But they were vastly outnumbered by throngs of counterprotesters.
Kessler, who organized last year’s “Unite the Right” rally in Charlottesville, blamed the low turnout on logistical issues and confusion regarding the group’s transportation — a claim echoed by at least two men who spoke to reporters. “People are scared to come out after what happened last year,” one of the men added.
A small stage and speaker system was set up in the park, where attendees stood silently and listened to a slate of impromptu speakers.
They addressed the small group over the jeers of the anti-racist demonstrators, who chanted, “Nazis go home!” and “Shame! Shame! Shame!”
‘We won’t tolerate bigotry’
Everywhere they went Sunday afternoon, “Unite the Right 2” rallygoers were confronted by counterprotesters, who had been gathering throughout the day as part of a series of demonstrations led by members of 40 anti-racism groups
“Our message is to let everyone know we support each other,” said Maurice Cook, a co-organizer for the March for Racial Justice, which organized the “United Against Hate” counterprotest in DC’s Freedom Plaza.

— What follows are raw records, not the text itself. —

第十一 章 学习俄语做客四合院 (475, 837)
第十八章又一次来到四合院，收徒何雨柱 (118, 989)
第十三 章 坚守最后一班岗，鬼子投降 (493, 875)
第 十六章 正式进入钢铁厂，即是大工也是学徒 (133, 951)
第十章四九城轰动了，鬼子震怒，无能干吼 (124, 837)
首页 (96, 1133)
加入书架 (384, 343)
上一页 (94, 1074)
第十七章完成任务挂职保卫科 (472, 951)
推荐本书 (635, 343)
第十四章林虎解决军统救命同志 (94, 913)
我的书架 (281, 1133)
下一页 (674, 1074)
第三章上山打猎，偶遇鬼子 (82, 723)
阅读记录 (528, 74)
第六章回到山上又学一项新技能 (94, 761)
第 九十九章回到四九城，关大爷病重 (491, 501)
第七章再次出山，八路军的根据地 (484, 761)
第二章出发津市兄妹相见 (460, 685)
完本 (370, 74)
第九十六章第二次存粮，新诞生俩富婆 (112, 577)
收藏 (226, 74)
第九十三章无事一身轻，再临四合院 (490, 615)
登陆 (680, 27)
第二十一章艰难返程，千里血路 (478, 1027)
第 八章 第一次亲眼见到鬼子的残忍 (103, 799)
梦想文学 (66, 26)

Kaitlin Moore, 28, of Frederick, Maryland, told CNN she was participating in counterprotests in Lafayette Square to “show this is not okay.”
She said she felt it was important to show up after she saw what happened in Charlottesville last year.

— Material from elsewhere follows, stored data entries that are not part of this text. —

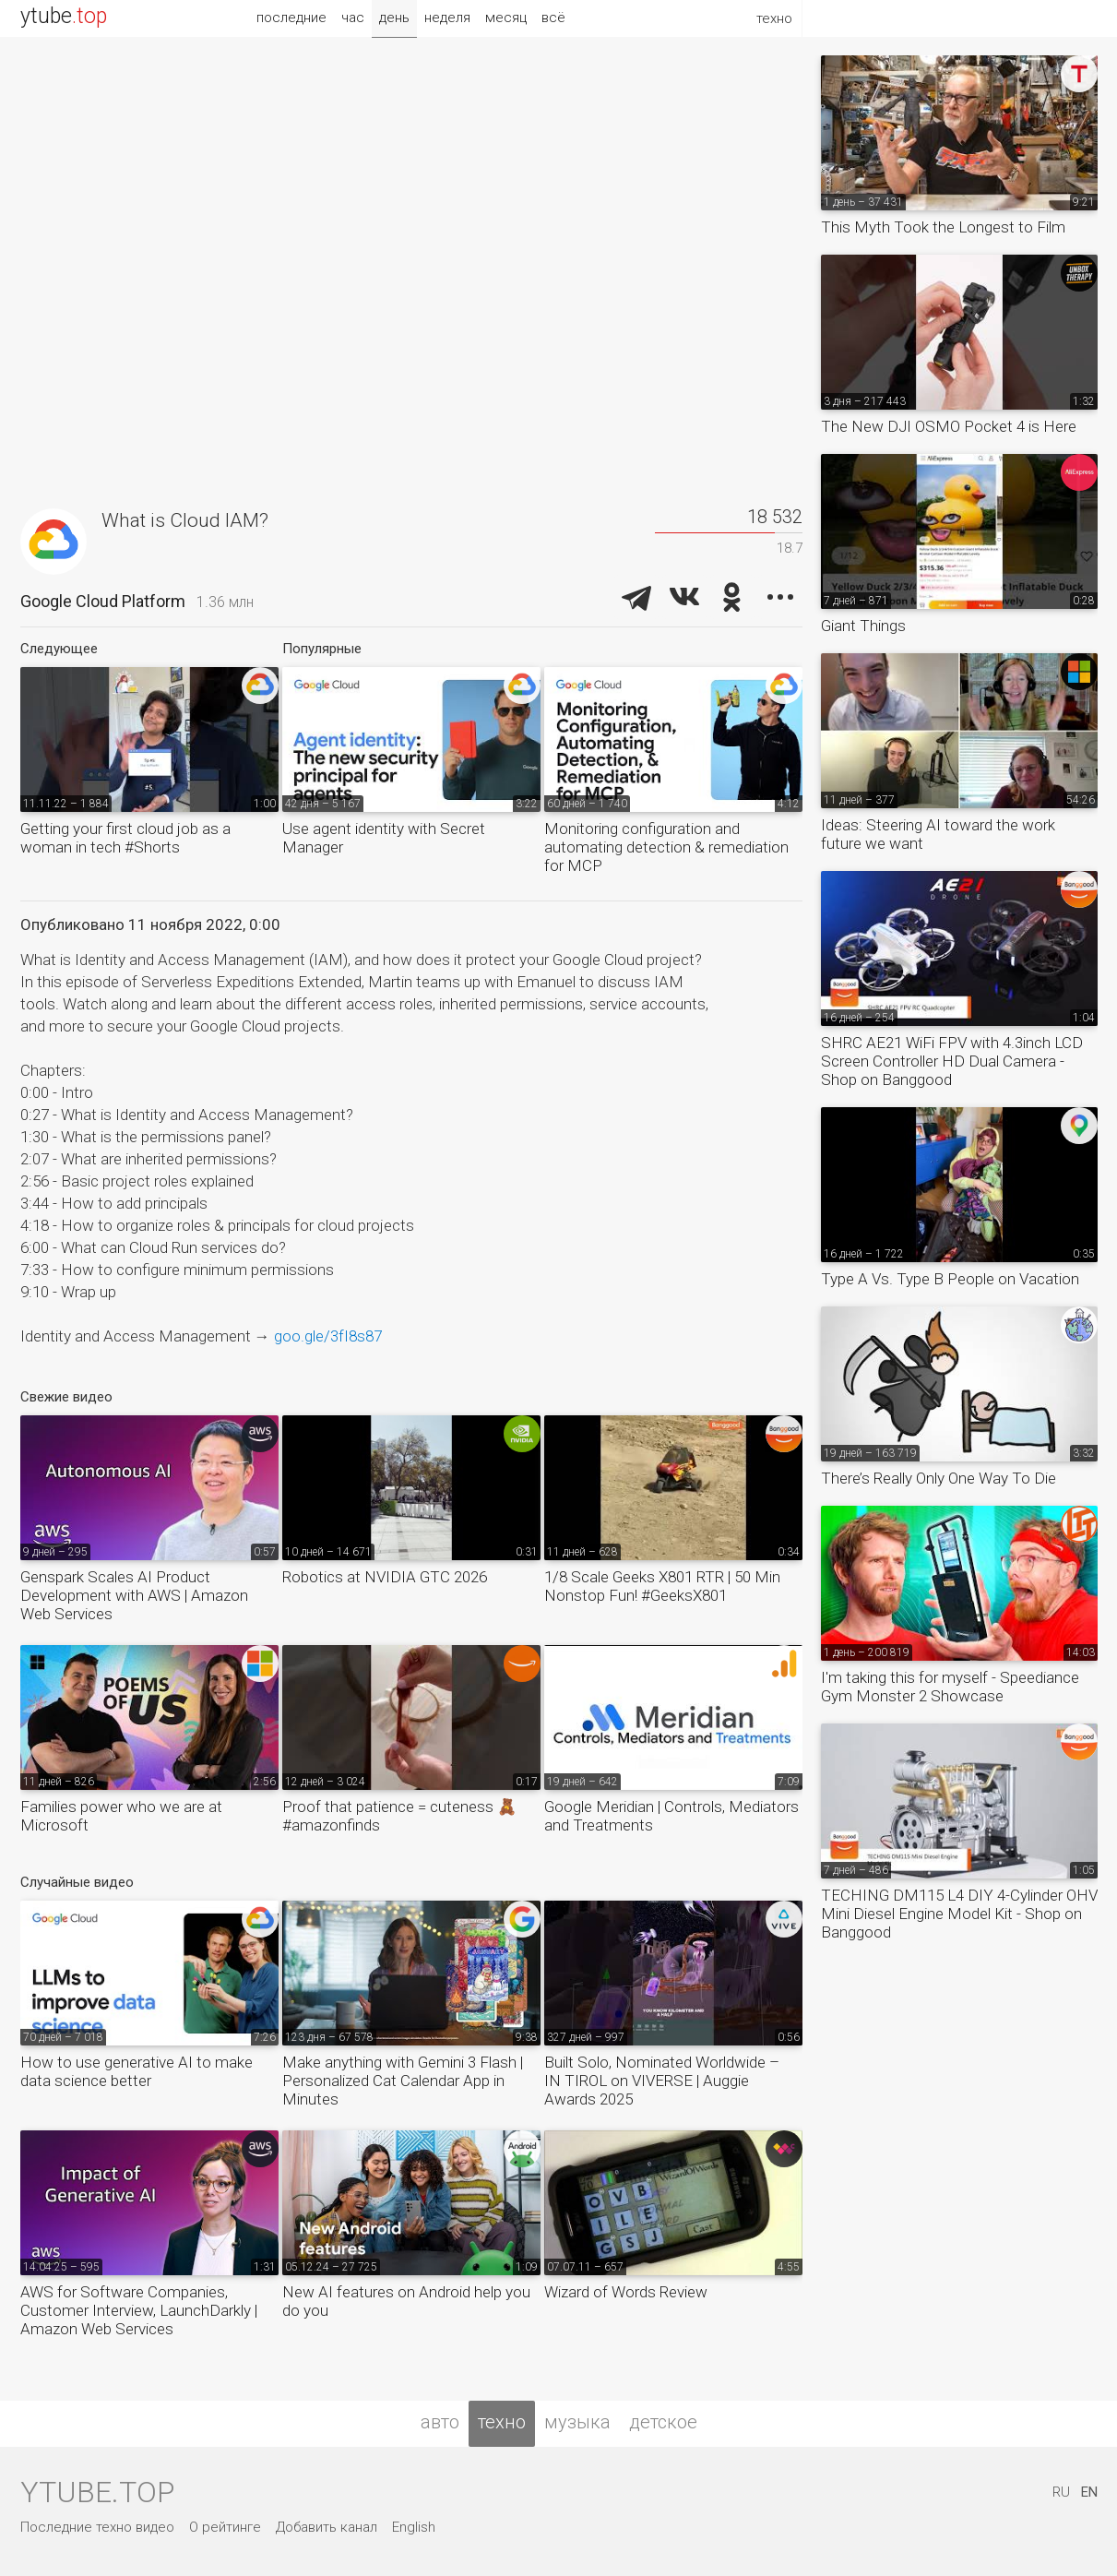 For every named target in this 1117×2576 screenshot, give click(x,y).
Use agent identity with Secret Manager (383, 837)
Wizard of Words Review (625, 2292)
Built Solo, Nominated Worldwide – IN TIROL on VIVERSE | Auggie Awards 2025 (661, 2080)
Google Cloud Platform (102, 601)
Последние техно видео (97, 2527)
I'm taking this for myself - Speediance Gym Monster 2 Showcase (950, 1686)
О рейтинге (225, 2527)
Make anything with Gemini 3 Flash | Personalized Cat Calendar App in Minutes (402, 2080)
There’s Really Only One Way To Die (938, 1478)
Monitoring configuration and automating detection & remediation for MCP (666, 847)
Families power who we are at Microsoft (121, 1815)
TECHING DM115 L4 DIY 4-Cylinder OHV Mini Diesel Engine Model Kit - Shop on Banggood (959, 1913)
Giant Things (863, 625)
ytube (63, 16)
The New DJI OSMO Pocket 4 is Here (948, 426)
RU (1061, 2492)
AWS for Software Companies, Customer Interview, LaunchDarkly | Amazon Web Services (138, 2310)
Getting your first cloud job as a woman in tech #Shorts (125, 837)
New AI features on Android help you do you (406, 2301)
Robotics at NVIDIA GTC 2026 (384, 1577)
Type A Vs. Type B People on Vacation (950, 1279)
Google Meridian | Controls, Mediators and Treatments (671, 1815)
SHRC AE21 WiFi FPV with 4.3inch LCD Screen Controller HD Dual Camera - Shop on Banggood (952, 1061)
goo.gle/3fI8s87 (328, 1336)
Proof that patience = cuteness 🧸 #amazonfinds (399, 1815)
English (413, 2527)
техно (502, 2422)
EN (1089, 2492)
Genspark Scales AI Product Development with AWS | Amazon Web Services (134, 1595)
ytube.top (97, 2492)
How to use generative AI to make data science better (136, 2071)
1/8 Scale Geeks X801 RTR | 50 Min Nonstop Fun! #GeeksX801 (662, 1586)
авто (440, 2422)
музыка (577, 2422)
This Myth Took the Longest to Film (943, 227)
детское (663, 2422)
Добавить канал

“This is not normal,” Moore said. “We won’t tolerate bigotry and hate in the United States.”
Kessler and his group were met by counterprotesters the moment they exited the Foggy Bottom metro station with their police escort. They proceeded to Lafayette Square Park, where police kept the opposing sides separated.

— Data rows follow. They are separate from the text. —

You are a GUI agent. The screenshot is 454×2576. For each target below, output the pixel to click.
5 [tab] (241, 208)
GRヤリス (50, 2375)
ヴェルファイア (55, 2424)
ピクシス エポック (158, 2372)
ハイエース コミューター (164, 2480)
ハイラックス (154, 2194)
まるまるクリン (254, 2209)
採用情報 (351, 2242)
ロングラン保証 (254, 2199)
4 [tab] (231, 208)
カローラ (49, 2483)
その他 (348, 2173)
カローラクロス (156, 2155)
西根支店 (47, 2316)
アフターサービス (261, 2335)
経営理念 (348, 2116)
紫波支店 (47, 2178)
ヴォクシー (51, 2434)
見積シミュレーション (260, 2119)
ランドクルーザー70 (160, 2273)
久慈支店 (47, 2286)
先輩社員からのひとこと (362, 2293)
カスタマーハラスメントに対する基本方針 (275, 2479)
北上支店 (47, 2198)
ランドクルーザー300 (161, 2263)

By Sunday evening, authorities said that two arrests had been made in connection to Sunday’s protests, both on charges of simple assault.
In the past, similar far-right demonstrations have been dwarfed by counterprotests.
For example, at a separate Ku Klux Klan gathering in Charlottesville in July 2017, Klansmen were outnumbered 20 to 1, according to Charlottesville officials.
Sunday’s demonstrations and the opposing rallies took place against a backdrop of heightened racial tensions in the US.
Recent months have seen a series of high-profile incidents in which police were called on people of color for innocuous acts
, like napping in a dormitory common room, having a barbecue and going to the pool.
This week, NFL players in the first preseason games resumed their protests over police brutality against blacks by raising their fists, kneeling or sitting out during the National Anthem.
The demonstrations also come at a time when the wounds from last year’s events in Charlottesville remain raw, particularly in regard to the death of counterprotester Heather Heyer, who was killed when a suspected neo-Nazi sympathizer drove a car into a crowd.
In an interview on Sunday, Kessler offered his condolences to Heyer’s mother and “those who were hurt,” but blamed last year’s violence on the police, who he said did not adequately protect the “Unite the Right” rally.
Charlottesville authorities came under harsh criticism for their delayed response to the clashes between white supremacists and counterprotesters. An independent review faulted police and said they failed to adequately prepare for the “Unite the Right” rally.
Kessler organized that event to oppose the renaming of two parks honoring Confederate generals. That drew white nationalists, neo-Nazis and members of the Ku Klux Klan.
Trump condemns ‘all types of racism’
President Trump — who has been accused of deepening the racial divide in America — condemned last year’s events in Charlottesville in a tweet Saturday morning, saying they “resulted in senseless death and division.”